Turkey's big lenders will likely suffer declines in annual profits as May elections spur government efforts to force banks out of US dollar assets.
The government's "increasingly burdensome" de-dollarization drive "will put downward pressure on profitability" in 2023, according to an April 13 banking risk analysis by S&P Global Market Intelligence. Rules were tightened further in April, with new obligations to buy local-currency government bonds and higher reserve requirements for foreign-currency deposits.
De-dollarization at banks forms part of President Recep Tayyip Erdoğan's unorthodox push to cool high inflation, while still cutting interest rates, by making the lira the only medium of exchange in domestic commercial transactions.

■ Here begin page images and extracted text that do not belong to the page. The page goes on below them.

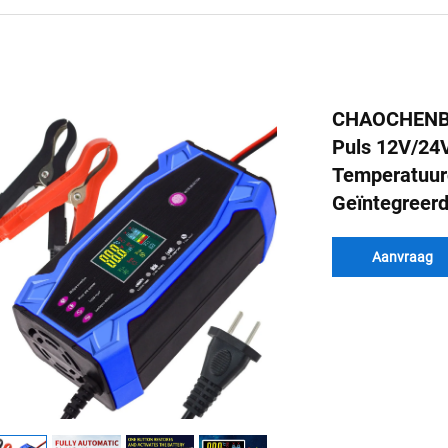
CHAOCHENBEN
Puls 12V/24V
Temperatuur
Geïntegreer
Aanvraag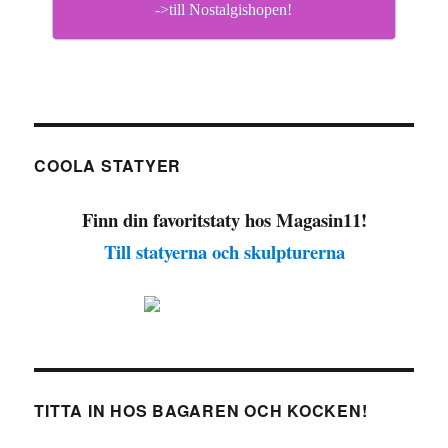
->till Nostalgishopen!
COOLA STATYER
Finn din favoritstaty hos Magasin11!
Till statyerna och skulpturerna
TITTA IN HOS BAGAREN OCH KOCKEN!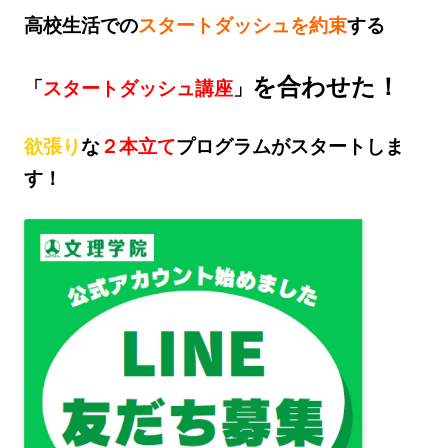
高校生活での
スタートダッシュを約束
する
を合わせた！
「
スタートダッシュ講座
」
欲張り
な
２本立て
プログラムがスタートしま
す！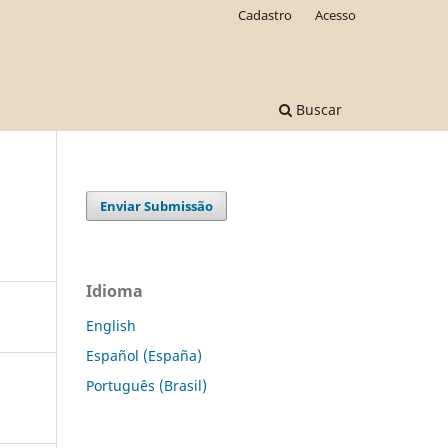
Cadastro
Acesso
Buscar
Enviar Submissão
Idioma
English
Español (España)
Português (Brasil)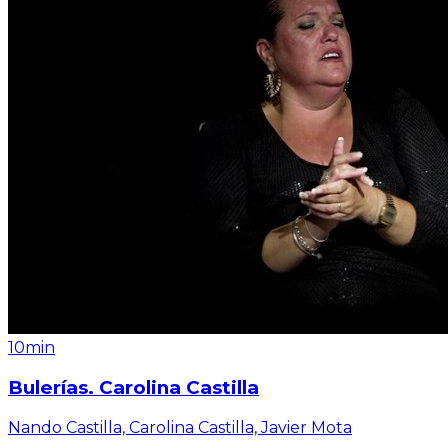
10min
Bulerías. Carolina Castilla
Nando Castilla, Carolina Castilla, Javier Mota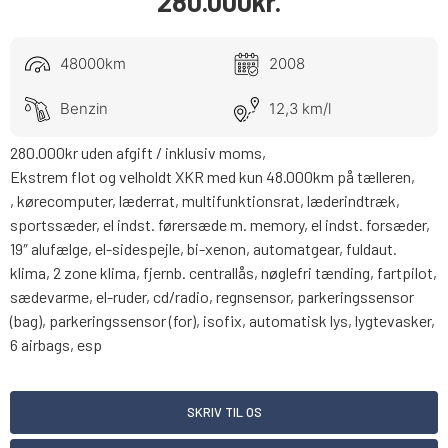
280.000
kr.
48000km
2008
Benzin
12,3 km/l
280.000kr uden afgift / inklusiv moms,
Ekstrem flot og velholdt XKR med kun 48.000km på tælleren,
, kørecomputer, læderrat, multifunktionsrat, læderindtræk,
sportssæder, el indst. førersæde m. memory, el indst. forsæder,
19″ alufælge, el-sidespejle, bi-xenon, automatgear, fuldaut.
klima, 2 zone klima, fjernb. centrallås, nøglefri tænding, fartpilot,
sædevarme, el-ruder, cd/radio, regnsensor, parkeringssensor
(bag), parkeringssensor (for), isofix, automatisk lys, lygtevasker,
6 airbags, esp
SKRIV TIL OS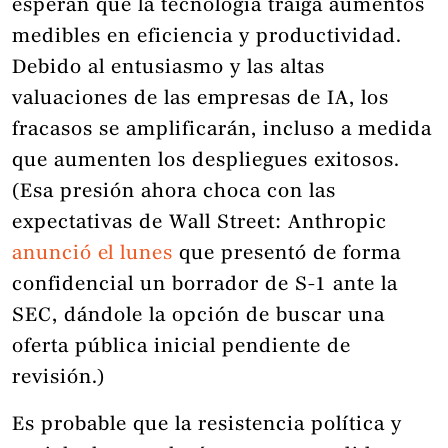
esperan que la tecnología traiga aumentos
medibles en eficiencia y productividad.
Debido al entusiasmo y las altas
valuaciones de las empresas de IA, los
fracasos se amplificarán, incluso a medida
que aumenten los despliegues exitosos.
(Esa presión ahora choca con las
expectativas de Wall Street: Anthropic
anunció el lunes
que presentó de forma
confidencial un borrador de S-1 ante la
SEC, dándole la opción de buscar una
oferta pública inicial pendiente de
revisión.)
Es probable que la resistencia política y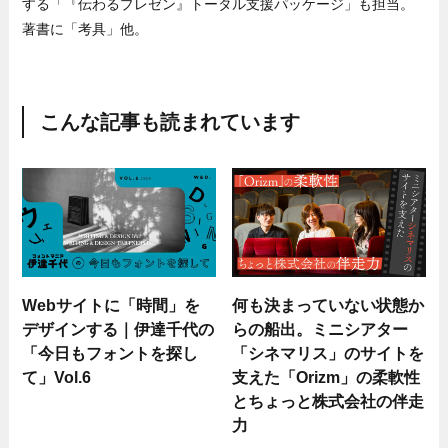
する「『伝わるプレゼン』トータル支援パッケージ」も担当。
著書に「考具」他。
こんな記事も読まれています
Webサイトに「時間」を
何も決まっていない状態か
デザインする｜伊達千代の
らの船出。ミニシアター
「今日もフォントを探し
「シネマリス」のサイトを
て」Vol.6
支えた「Orizm」の柔軟性
とちょっと株式会社の伴走
力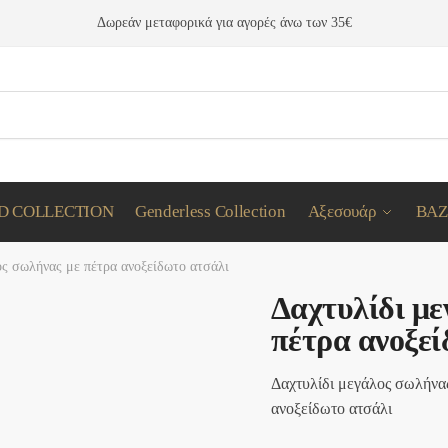
Δωρεάν μεταφορικά
για αγορές άνω των 35€
D COLLECTION
Genderless Collection
Αξεσουάρ
BAZ
ος σωλήνας με πέτρα ανοξείδωτο ατσάλι
Δαχτυλίδι με
πέτρα ανοξεί
Δαχτυλίδι μεγάλος σωλήνα
ανοξείδωτο ατσάλι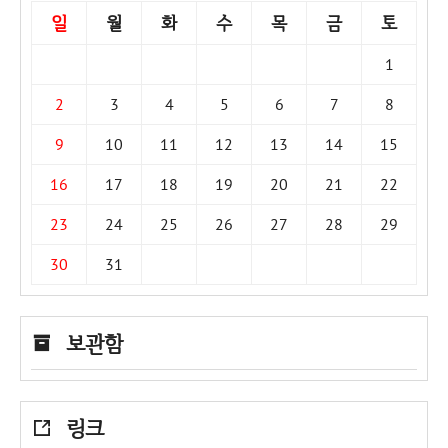
일
월
화
수
목
금
토
1
2
3
4
5
6
7
8
9
10
11
12
13
14
15
16
17
18
19
20
21
22
23
24
25
26
27
28
29
30
31
보관함
링크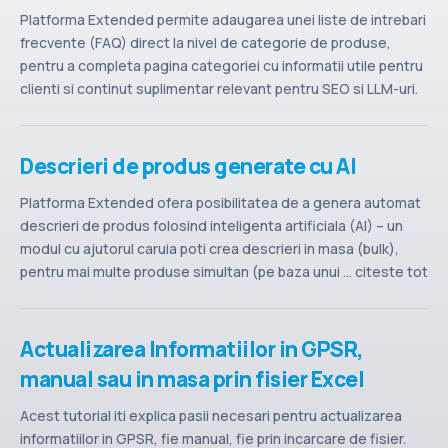
Contact
Platforma Extended permite adaugarea unei liste de intrebari
frecvente (FAQ) direct la nivel de categorie de produse,
pentru a completa pagina categoriei cu informatii utile pentru
clienti si continut suplimentar relevant pentru SEO si LLM-uri.
... citeste tot articolul
Descrieri de produs generate cu AI
Platforma Extended ofera posibilitatea de a genera automat
descrieri de produs folosind inteligenta artificiala (AI) – un
modul cu ajutorul caruia poti crea descrieri in masa (bulk),
pentru mai multe produse simultan (pe baza unui ... citeste tot
articolul
Actualizarea Informatiilor in GPSR,
manual sau in masa prin fisier Excel
Acest tutorial iti explica pasii necesari pentru actualizarea
informatiilor in GPSR, fie manual, fie prin incarcare de fisier.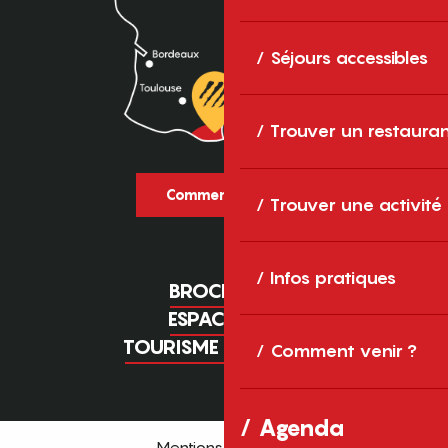
Séjours accessibles
Trouver un restaura
Comment venir ?
Trouver une activité
Infos pratiques
BROCHURES
ESPACE PRO
TOURISME D'AFFAIRES
Comment venir ?
Agenda
Mentions légales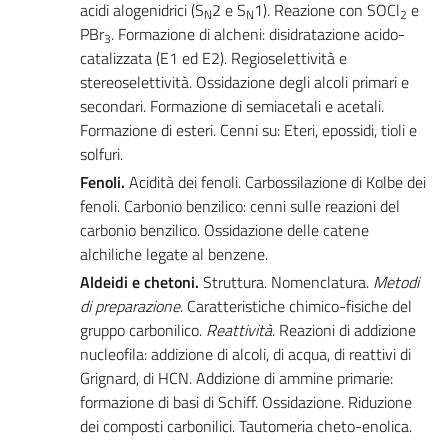
acidi alogenidrici (S
2 e S
1). Reazione con SOCl
e
N
N
2
PBr
. Formazione di alcheni: disidratazione acido-
3
catalizzata (E1 ed E2). Regioselettività e
stereoselettività. Ossidazione degli alcoli primari e
secondari. Formazione di semiacetali e acetali.
Formazione di esteri. Cenni su: Eteri, epossidi, tioli e
solfuri.
Fenoli.
Acidità dei fenoli. Carbossilazione di Kolbe dei
fenoli. Carbonio benzilico: cenni sulle reazioni del
carbonio benzilico. Ossidazione delle catene
alchiliche legate al benzene.
Aldeidi e chetoni.
Struttura. Nomenclatura.
Metodi
di preparazione
. Caratteristiche chimico-fisiche del
gruppo carbonilico.
Reattività
. Reazioni di addizione
nucleofila: addizione di alcoli, di acqua, di reattivi di
Grignard, di HCN. Addizione di ammine primarie:
formazione di basi di Schiff. Ossidazione. Riduzione
dei composti carbonilici. Tautomeria cheto-enolica.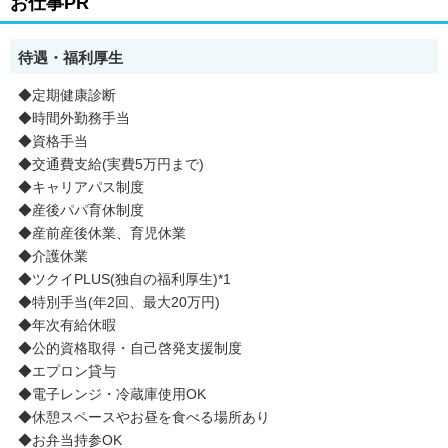
お仕事PR
待遇・福利厚生
◆定期健康診断
◆時間外勤務手当
◆資格手当
◆交通費支給(実費5万円まで)
◆キャリアパス制度
◆産後パパ育休制度
◆産前産後休業、育児休業
◆介護休業
◆ツクイPLUS(独自の福利厚生)*1
◆特別手当(年2回、最大20万円)
◆年次有給休暇
◆公的資格取得・自己啓発支援制度
◆エプロン貸与
◆電子レンジ・冷蔵庫使用OK
◆休憩スペースやお昼を食べる場所あり
◆お弁当持参OK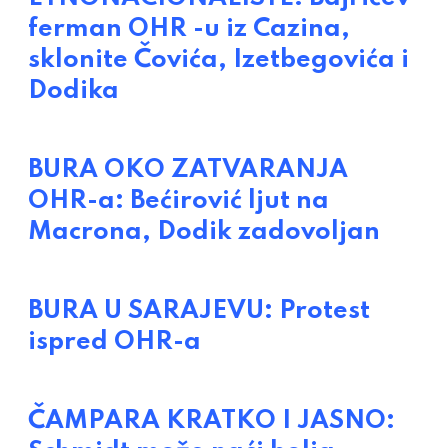
ferman OHR -u iz Cazina,
sklonite Čovića, Izetbegovića i
Dodika
BURA OKO ZATVARANJA
OHR-a: Bećirović ljut na
Macrona, Dodik zadovoljan
BURA U SARAJEVU: Protest
ispred OHR-a
ČAMPARA KRATKO I JASNO:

The populist policies have fueled a currency collapse, as well as pressing banks' earnings, and the drive could lead to even tighter restrictions if Erdoğan's AK Party prevails in the upcoming polls, according to Serhan Gok, an Istanbul-based economist and fund manager at Arista, a recently launched investment fund.
An Erdoğan win could leave the banking sector "in its current limbo state for longer than expected," Gok told Market Intelligence. Continuing populist measures may lead to severe capital controls, he said.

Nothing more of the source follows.